Generating multiple scenarios (Decision Optimization)

This tutorial shows you how to generate multiple scenarios from a notebook using randomized data. Generating multiple scenarios lets you test a model by exposing it to a wide range of data.

About this task

The files used in this example are in the DO-samples project. The model concerned is StaffPlanning and the notebook is CopyAndSolveScenarios.

Note: To create and run Optimization models you must associate a deployment space with your experiment. This can be created or selected when you first create a new Decision Optimization experiment: click Create a deployment space, enter a name for your deployment space and click Create. For existing models, you can also create or select a space in the Overview information pane.

Procedure

  1. Download and extract all the DO-samples on to your machine. You can also download just the StaffPlanning.zip file from the Model_Builder subfolder for your product and version, but in this case do not extract it.
  2. Create a project in IBM Cloud Pak for Data. Select Create an empty project, enter a project name and click Create.
  3. In the Overview tab of your project, click Associate a new or existing deployment space. Enter a name for your deployment space and click Associate. A deployment space can only be associated with one project. If you do not associate a deployment space with your project, when you create a model, you are prompted to create a new space or choose an existing space.
  4. On the Assets tab of your project, click New asset.
  5. Select Decision Optimization experiment in the Graphical builders section.
  6. Click Local file in the Create a Decision Optimization experiment window that opens.
  7. Click Add fileDrag and drop files or upload and browse to choose the StaffPlanning.zip file in the Model_Builder folder. Select the relevant product and version subfolder in your downloaded DO-samples.
  8. Choose a deployment space from the drop-down menu (or create one) and click Create.
  9. Click Create.
    A Decision Optimization model is created with the same name as the sample.
  10. Working in Scenario 1 of the StaffPlanning model, you can see that the solution contains tables to identify which resources work which days to meet expected demand.
    If there is no solution displayed, or to rerun the model, click Build model in the sidebar, then click Run to solve the model.

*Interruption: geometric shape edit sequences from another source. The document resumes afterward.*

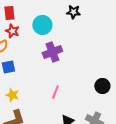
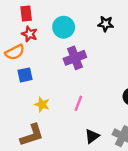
black star: (73, 12) -> (106, 24), moved
yellow star: (12, 95) -> (42, 104), moved

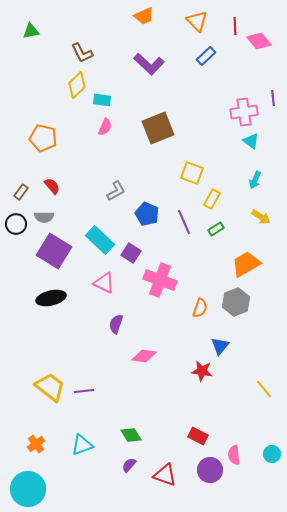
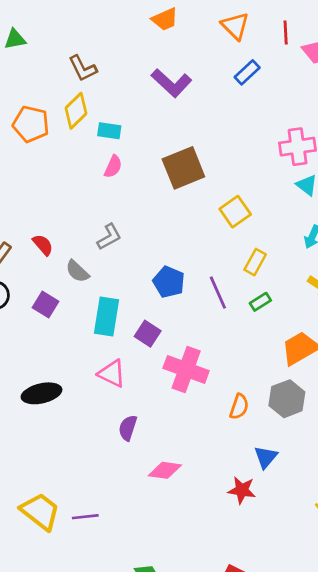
orange pentagon: (43, 138) -> (31, 124), moved
yellow square: (192, 173) -> (235, 212), moved, turned 35
gray L-shape: (116, 191) -> (109, 237), moved
gray semicircle: (44, 217) -> (77, 271), moved, turned 42
cyan rectangle: (100, 240) -> (107, 316), turned 56
purple square: (54, 251) -> (45, 304), moved, size x0.6

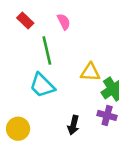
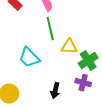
green line: (47, 51) -> (50, 29), moved

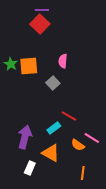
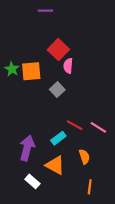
red square: (40, 24) -> (58, 50), moved
pink line: (92, 138) -> (98, 127), moved
orange semicircle: (78, 145) -> (84, 157), turned -144
white rectangle: (30, 168) -> (32, 181), turned -72

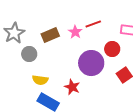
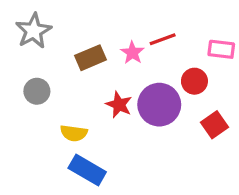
gray star: (14, 33) -> (34, 31), moved
gray circle: (29, 54) -> (37, 91), moved
red star: (72, 87) -> (119, 105), moved

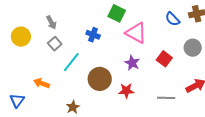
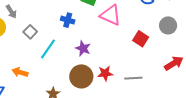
gray arrow: (51, 22) -> (11, 12), moved
purple star: (132, 63) -> (83, 48), moved
brown circle: (100, 79) -> (81, 76), moved
gray line: (166, 98) -> (133, 78), moved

Using random generator to create new scenarios

Procedure

  1. On the Assets tab of your project, click New asset.
  2. Select Jupyter notebook editor in the Code editors section.
  3. Select the From file tab in the New notebook pane that opens.
  4. Click Drag and drop files or upload and browse to choose the CopyAndSolveScenarios notebook from the jupyter folder. Select the relevant product and version subfolder in your downloaded DO-samples.
  5. Click Create Notebook.
    The notebook opens in your project.
  6. Locate the cell containing decision = client.get_model_builder(name="StaffPlanning").
    This cell instructs the notebook to copy Scenario 1 from the StaffPlanning model and use it to generate additional scenarios based on randomized data. If you’ve used another name for your model, replace Staffplanning with the name you chose.
  7. Run the notebook using Cell>Run All.
    The notebook uses the Python random module to generate data for five additional scenarios in the model named StaffPlanning. The new scenarios are named Copy 01 ... Copy 05. The number of scenarios to generate is specified in cell 9, N_SCENARIOS = 5.
  8. Open the StaffPlanning model to compare the solutions of the different scenarios. Click the Scenarios icon to open the Scenario pane and quickly move between scenarios. You can also see all your scenarios at a glance in the Overview pane.
  9. Click Visualization in the navigation pane to compare the different scenarios on the Multi Scenario tab.
    The Demand chart plots the demand for the different periods in the randomly generated scenarios. The KPIs chart plots the total cost across the randomly generated scenarios. The My KPIs chart provides a heat map of costs for the different scenarios along with the mix of temporary and fixed resources for each.

Results

This example shows how easily you can test your model by generating additional scenarios based upon randomized data. Such testing makes it possible to assess whether the model is robust enough to perform effectively in an environment with variable data.